The procurement is not a surprise. The PGSR-3i radars were selected for the Polish Armed Forces in January 2020. Two months later, a procurement contract on the acquisition of 93 examples was signed, with the right of option for another 11. The radars also came with a training and logistics package. The order was worth PLN 39 million, plus PLN 4.5 million for the optional extras. It was expected that deliveries of the procured batch would end in 2022. The optionally procured assets were to be delivered in 2023.

The newly procured equipment was to have a value of PLN 13 million, while the deliveries would be finalized by the end of this year.

PGSR-3i Beagle is a stealthy portable radar system weighing around 30 kilograms, designed to detect and track low-flying and land assets. The radar emits X-band wave continuously over 32 frequencies and it also offers an automatic frequency change option. PGSR-3i allows for the discrimination and classification of tracked objects, with that differentiation being based on the size and movement profiles.

The radar allows the user to detect a walking person at a distance of 8 kilometers. Vehicles, meanwhile, can be tracked at distances of up to 24 kilometers, with an accuracy of 3 meters per 3 kilometers. It could be used autonomously or as a part of a larger, networked system. PGSR-3i Beagle may be controlled via an operator's panel or from the command center directly. The radar's software makes it possible to utilize a broad range of map formats. Furthermore, the radar may also be integrated within complex multi-sensor systems, thus allowing for data recording and analysis, and placing the tracked objects on a digital map.

Ground surveillance radars make it possible to monitor the given area to secure and protect points where own forces gather or to guard military infrastructure. Radars as such are also useful as a reconnaissance support asset for the recce elements in a combat setting. The radar weighing 30 kilograms may be carried in backpacks by teams of two. It may also be installed on the vehicles or in set up in field conditions. PGSR-3i Beagle has been made out of durable materials, it can be operated within a temperature range between -32 and +50 degrees centigrade. It is reliable and stealthy. A single battery set makes it possible for the user to continuously operate the radar for 10 to 12 hours.

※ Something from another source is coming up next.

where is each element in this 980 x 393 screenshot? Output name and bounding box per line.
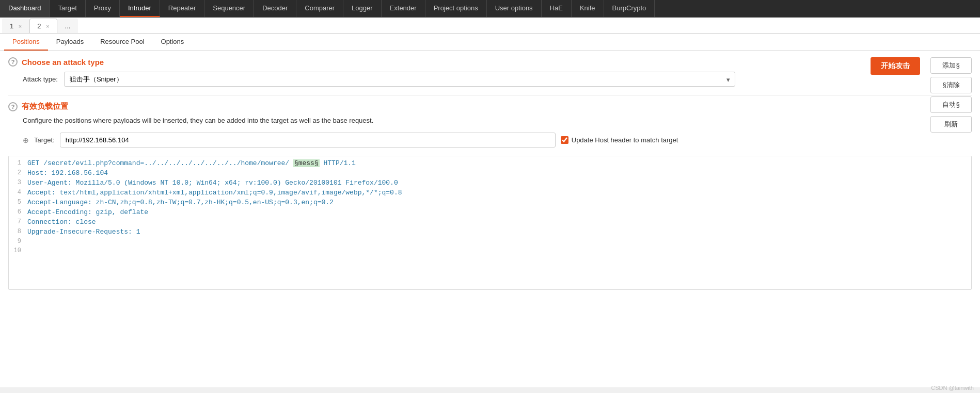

US-made AN/PPS-5C MSTAR have been used in certain quantities by the Polish Armed Forces so far. Other systems, also available in minor quantities, have been integrated on vehicles - here we are referring to the SR Hawk radars integrated on the BWR vehicles (similar systems will be supplied for Rosomak Artillery Reconnaisance Vehicles) and Pro Patria radars on the Rosomak WSRiD (Multi-sensor Reconnaissance and Command System) recce platforms.